• _Records to use_
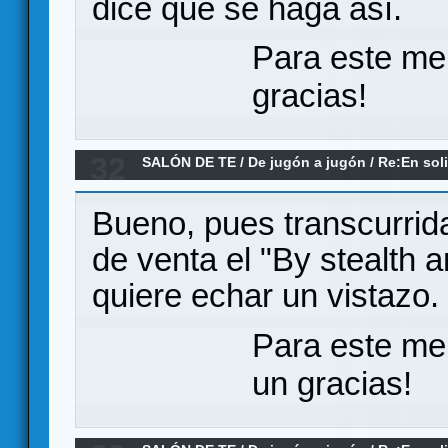
dice que se haga así.
Para este me
gracias!
32
SALÓN DE TE
/
De jugón a jugón
/
Re:En soli
Bueno, pues transcurrida
de venta el "By stealth a
quiere echar un vistazo.
Para este me
un gracias!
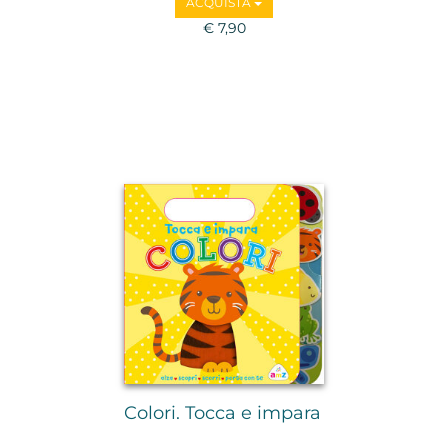
ACQUISTA
€ 7,90
Colori. Tocca e impara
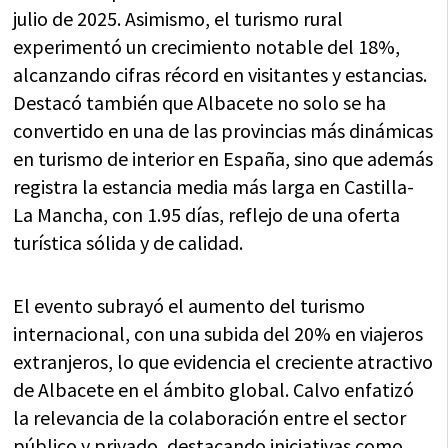
julio de 2025. Asimismo, el turismo rural
experimentó un crecimiento notable del 18%,
alcanzando cifras récord en visitantes y estancias.
Destacó también que Albacete no solo se ha
convertido en una de las provincias más dinámicas
en turismo de interior en España, sino que además
registra la estancia media más larga en Castilla-
La Mancha, con 1.95 días, reflejo de una oferta
turística sólida y de calidad.
El evento subrayó el aumento del turismo
internacional, con una subida del 20% en viajeros
extranjeros, lo que evidencia el creciente atractivo
de Albacete en el ámbito global. Calvo enfatizó
la relevancia de la colaboración entre el sector
público y privado, destacando iniciativas como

• _What needs to be done_
Leaving out the pictures, repeat the data above exactly.

• _Result for this exercise_
dice que se haga así.
Para este me
gracias!
32
SALÓN DE TE
/
De jugón a jugón
/
Re:En soli
Bueno, pues transcurrida
de venta el "By stealth a
quiere echar un vistazo.
Para este me
un gracias!
ACQUISTA
€ 7,90
Colori. Tocca e impara
julio de 2025. Asimismo, el turismo rural
experimentó un crecimiento notable del 18%,
alcanzando cifras récord en visitantes y estancias.
Destacó también que Albacete no solo se ha
convertido en una de las provincias más dinámicas
en turismo de interior en España, sino que además
registra la estancia media más larga en Castilla-
La Mancha, con 1.95 días, reflejo de una oferta
turística sólida y de calidad.
El evento subrayó el aumento del turismo
internacional, con una subida del 20% en viajeros
extranjeros, lo que evidencia el creciente atractivo
de Albacete en el ámbito global. Calvo enfatizó
la relevancia de la colaboración entre el sector
público y privado, destacando iniciativas como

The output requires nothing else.